Box 1 Typology of potential biological warfare disease (from Ref. 2)
Experimental discharges of benign microorganisms were conducted some years ago. When the test substance was dropped from the rear of an underground train, extensive dissemination was demonstrated. The push—pull of air in the tube stations, poor light and humidity proved favourable factors for distribution and survival of the culture. At Lyme Bay in the UK, organisms were released from ships at right angles to the prevailing wind. In the Sverdlovsk incident 1 g of agent followed the prevailing wind and killed sheep at 50 km. Experiments in the USA showed that the agents of tularaemia and Q-fever, discharged downwind, could effectively spread clinical disease to animals.

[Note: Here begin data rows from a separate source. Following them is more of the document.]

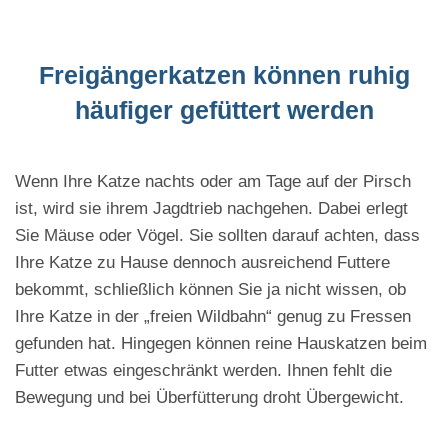
Freigängerkatzen können ruhig
häufiger gefüttert werden
Wenn Ihre Katze nachts oder am Tage auf der Pirsch
ist, wird sie ihrem Jagdtrieb nachgehen. Dabei erlegt
Sie Mäuse oder Vögel. Sie sollten darauf achten, dass
Ihre Katze zu Hause dennoch ausreichend Futtere
bekommt, schließlich können Sie ja nicht wissen, ob
Ihre Katze in der „freien Wildbahn“ genug zu Fressen
gefunden hat. Hingegen können reine Hauskatzen beim
Futter etwas eingeschränkt werden. Ihnen fehlt die
Bewegung und bei Überfütterung droht Übergewicht.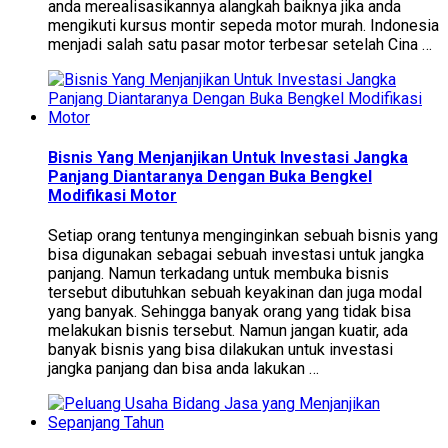
anda merealisasikannya alangkah baiknya jika anda
mengikuti kursus montir sepeda motor murah. Indonesia
menjadi salah satu pasar motor terbesar setelah Cina …
Bisnis Yang Menjanjikan Untuk Investasi Jangka
Panjang Diantaranya Dengan Buka Bengkel
Modifikasi Motor
Setiap orang tentunya menginginkan sebuah bisnis yang
bisa digunakan sebagai sebuah investasi untuk jangka
panjang. Namun terkadang untuk membuka bisnis
tersebut dibutuhkan sebuah keyakinan dan juga modal
yang banyak. Sehingga banyak orang yang tidak bisa
melakukan bisnis tersebut. Namun jangan kuatir, ada
banyak bisnis yang bisa dilakukan untuk investasi
jangka panjang dan bisa anda lakukan …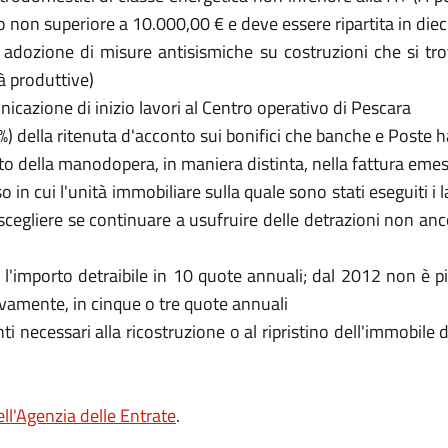
on superiore a 10.000,00 € e deve essere ripartita in dieci
i adozione di misure antisismiche su costruzioni che si tr
tà produttive)
unicazione di inizio lavori al Centro operativo di Pescara
4%) della ritenuta d'acconto sui bonifici che banche e Poste 
osto della manodopera, in maniera distinta, nella fattura eme
o in cui l'unità immobiliare sulla quale sono stati eseguiti i 
egliere se continuare a usufruire delle detrazioni non ancora 
ire l'importo detraibile in 10 quote annuali; dal 2012 non è p
ttivamente, in cinque o tre quote annuali
ti necessari alla ricostruzione o al ripristino dell'immobile
ell'Agenzia delle Entrate
.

Members of the medical and allied professions will probably be aware of the names and characteristics of many of the microorganisms and toxins in the terrorists' CB armoury. However, few in the developed world are likely to have much experience of dealing with the sort of epidemic or acute local outbreak that might follow an attack by terrorists armed with CB weapons. Examples of these are shown in Box 1 and Table 1. When an attack does occur it is likely to be without warning, and early diagnosis, treatment and widespread prophylaxis will be vital. This will not be easy and some delay in accurate diagnosis will be inevitable. Many casualties may occur before effective remedies can be applied. In the case of anthrax, with its incubation period of 1-56 days, mass panic could occur in a target population. Many ‘designer’ organisms and toxins are being researched and could soon be coming off the production line.
It must be assumed that CB weapons are being further developed and refined and will at some stage—perhaps soon—be used against military targets and civilians in the west. To those of us whose calling is the prevention and alleviation of disease and suffering, they are particularly abhorrent. However, CB weapons are here to stay. In selecting this distasteful but very relevant subject for its inaugural academic meeting, the RSM South and West Region has illuminated an area which will now demand the increasing and close attention of the medical and related professions.
Note Speakers at the meeting were: Brigadier J Hemsley (Setting the Scene); Major Andrew Williams (The Current Threat and Measures for Response); Mr Stephen Eley (Hazard Assessment—Biological Weapons); Dr Michael Green (Aerobiology of Microorganisms); and Dr Tim Brooks (Diseases, Individual Susceptibility, Response and Prophylaxis).